How to interpret the Delta Method? I'm reading through https://www.statlect.com/asymptotic-theory/delta-method it defined the Delta Method as:

The delta method is a method that allows us to derive, under
  appropriate conditions, the asymptotic distribution of
  $g(\hat{\theta}_n)$ from the asymptotic distribution of
  $\hat{\theta}$.

and one example says, in short:

A sequence of $\hat{\theta}_i$ is asymptotically normal with mean=1
  and variance=1. We want to derive the asymptotic distribution of the
  sequence $\hat{\theta}^2$

And the solution is:
$$\sqrt{n}(\hat{\theta}_n^2-1) \xrightarrow{D} N(0,4)$$


*

*How do I interpret this result? This doesn't tell me the distribution of $\hat{\theta}_n^2$, instead it tells me the distribution of a shifted and scaled version of it.

*The steps to arrive at the solution suggest the variance of $\hat{\theta}_n^2$ is 4, and they just plugged it into the $N(0,4)$ above. If this is true, how come the variance of $\hat{\theta}_n^2$ is the variance of $\sqrt{n}(\hat{\theta}_n^2-1)$ ?   

 A: Some intuition behind the delta method:
The Delta method can be seen as combining two ideas:

*

*Continuous, differentiable functions can be approximated locally by an affine transformation.

*An affine transformation of a multivariate normal random variable is multivariate normal.

The 1st idea is from calculus, the 2nd is from probability. The loose intuition / argument goes:

*

*The input random variable $\tilde{\boldsymbol{\theta}}_n$ is asymptotically normal (by assumption or by application of a central limit theorem in the case where $\tilde{\boldsymbol{\theta}}_n$ is a sample mean).

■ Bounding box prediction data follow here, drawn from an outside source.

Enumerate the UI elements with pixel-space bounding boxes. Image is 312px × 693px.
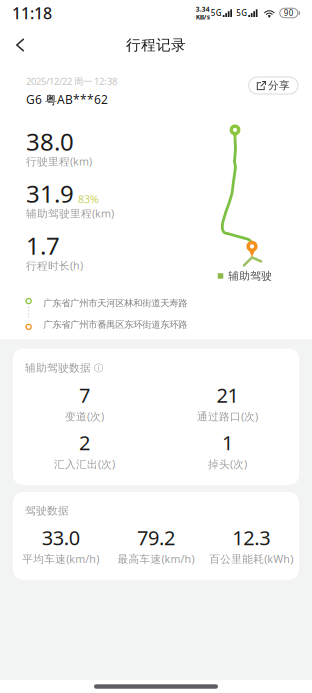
staticText: 广东省广州市天河区林和街道天寿路 [43,298,187,309]
staticText: 平均车速(km/h) [22,552,99,566]
staticText: 79.2 [137,524,175,551]
staticText: 变道(次) [65,409,104,423]
staticText: 7 [79,382,90,408]
staticText: 11:18 [12,2,52,24]
staticText: G6 粤AB***62 [26,91,108,107]
staticText: 通过路口(次) [197,409,258,423]
staticText: 12.3 [232,524,270,551]
staticText: ⓘ [94,362,103,374]
staticText: 5G [211,8,222,18]
staticText: 辅助驾驶数据 [25,362,91,375]
staticText: 2025/12/22 周一 12:38 [26,75,117,87]
staticText: 广东省广州市番禺区东环街道东环路 [43,319,187,330]
staticText: 1 [222,429,233,456]
staticText: 汇入汇出(次) [54,457,115,471]
staticText: 90 [284,8,294,18]
staticText: 38.0 [26,125,74,157]
staticText: KB/s [196,12,210,21]
staticText: 33.0 [42,524,80,551]
staticText: 21 [216,382,238,408]
staticText: 3.34 [196,5,210,14]
staticText: 分享 [268,79,290,92]
staticText: 辅助驾驶里程(km) [26,206,114,220]
staticText: 1.7 [26,230,60,261]
staticText: 最高车速(km/h) [118,552,194,566]
staticText: 辅助驾驶 [228,269,272,282]
button[interactable]: 返回 [0,32,40,58]
staticText: 驾驶数据 [25,504,69,517]
button[interactable]: 分享 [249,77,298,94]
staticText: 行驶里程(km) [26,154,92,168]
staticText: 31.9 [26,177,74,209]
staticText: 83% [78,192,99,206]
staticText: 行程时长(h) [26,258,83,272]
staticText: 5G [236,8,247,18]
staticText: 2 [79,429,90,456]
staticText: 掉头(次) [208,457,247,471]
staticText: 行程记录 [126,36,186,54]
staticText: 百公里能耗(kWh) [209,552,293,566]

*The smaller the neighborhood, the more $\mathbf{g}(\mathbf{x})$ looks like an affine transformation, that is, the more the function looks like a hyperplane (or a line in the 1 variable case).


*Where that linear approximation applies (and some regularity conditions hold), the multivariate normality of $\tilde{\boldsymbol{\theta}}_n$ is preserved when function $\mathbf{g}$ is applied to $\tilde{\boldsymbol{\theta}}_n$.

*

*Note that function $\mathbf{g}$ has to satisfy certain conditions for this to be true. Normality isn't preserved in the neighborhood around $x=0$ for $g(x) = x^2$ because you'll basically get both halves of the bell curve mapped to the same side: both $x=-2$ and $x=2$ get mapped to $y=4$. You need $g$ strictly increasing or decreasing in the neighborhood so that this doesn't happen.

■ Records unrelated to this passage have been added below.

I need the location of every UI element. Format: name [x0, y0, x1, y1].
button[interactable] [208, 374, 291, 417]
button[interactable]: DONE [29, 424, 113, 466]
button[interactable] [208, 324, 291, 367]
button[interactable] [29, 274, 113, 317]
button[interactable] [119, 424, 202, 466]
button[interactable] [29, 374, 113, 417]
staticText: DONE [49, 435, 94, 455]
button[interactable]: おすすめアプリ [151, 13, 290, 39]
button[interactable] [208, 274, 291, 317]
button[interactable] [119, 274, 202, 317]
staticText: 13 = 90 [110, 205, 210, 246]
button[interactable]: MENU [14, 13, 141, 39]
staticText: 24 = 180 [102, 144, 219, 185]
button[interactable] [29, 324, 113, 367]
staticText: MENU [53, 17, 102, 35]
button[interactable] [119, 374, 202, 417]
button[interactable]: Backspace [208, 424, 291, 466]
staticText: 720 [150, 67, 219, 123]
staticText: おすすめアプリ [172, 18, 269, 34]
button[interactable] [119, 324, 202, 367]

Idea 1: Locally, any continuous, differentiable function looks affine
An idea of calculus is if you zoom in enough on a continuous, differentiable function, it will look like a line (or hyperplane in the multivariate case). If we have some vector valued function $\mathbf{g}(\mathbf{x})$, in a small enough neighborhood around $\mathbf{c}$ you can approximate $\mathbf{g}(\mathbf{c} + \boldsymbol{\epsilon}) $ with the below affine function of $\boldsymbol{\epsilon}$:
$$ \mathbf{g}(\mathbf{c} + \boldsymbol{\epsilon}) \approx \mathbf{g}(\mathbf{c}) +  \frac{\partial \mathbf{g}(\mathbf{c})}{\partial \mathbf{x}'} \;\boldsymbol{\epsilon} $$
Idea 2: An affine transformation of a multivariate normal random variable is multivariate normal
Let's say we have $\tilde{\boldsymbol{\theta}}$ distributed multivariate normal with mean $\boldsymbol{\mu}$ and variance $V$. That is:
$$\tilde{\boldsymbol{\theta}} \sim \mathcal{N}\left( \boldsymbol{\mu}, V\right)$$
Consider a linear transformation $A$ and consider the multivariate normal random variable defined by the linear transformation $A\tilde{\boldsymbol{\theta}}$. It's easy to show:
$$A\tilde{\boldsymbol{\theta}} - A\boldsymbol{\mu} \sim \mathcal{N}\left(\mathbf{0}, AVA'\right)$$
Putting it together:
If we know that $\tilde{\boldsymbol{\theta}}  \sim \mathcal{N}\left( \boldsymbol{\mu}, V\right)$ and that function $\mathbf{g}(\mathbf{x})$ can be approximated around $\boldsymbol{\mu}$ by $\mathbf{g}(\boldsymbol{\mu}) +  \frac{\partial \mathbf{g}(\boldsymbol{\mu})}{\partial \mathbf{x}'} \;\boldsymbol{\epsilon}$ then putting ideas (1) and (2) together:
$$ \mathbf{g}\left( \tilde{\boldsymbol{\theta}} \right) - \mathbf{g}(\boldsymbol{\mu}) \sim \mathcal{N} \left( \mathbf{0}, \frac{\partial \mathbf{g}(\boldsymbol{\mu})}{\partial \mathbf{x}'} V \frac{\partial \mathbf{g}(\boldsymbol{\mu})}{\partial \mathbf{x}'} '\right) $$
What can go wrong?
We have a problem doing this if any component of $\frac{\partial \mathbf{g}(\mathbf{c})}{\partial \mathbf{x}'}$ is zero. (eg. $g(x) = x^2$ at $x=0$.) We need $g$ strictly increasing or decreasing in the region where $\tilde{\boldsymbol{\theta}}_n$ has probability mass.
This is also going to be a bad approximation if $g$ doesn't look like an affine function in the region where $\tilde{\boldsymbol{\theta}}_n$ has probability mass.
It may also be a bad approximation if $\tilde{\boldsymbol{\theta}}_n$ isn't normal.
This problem:
$$g(x) = x^2 \quad \quad g'(x) = 2 x $$
If $\sqrt{n}\left( \tilde{\theta} - \mu \right) \xrightarrow{d} \mathcal{N}(0, 1)$
Applying the delta method you get...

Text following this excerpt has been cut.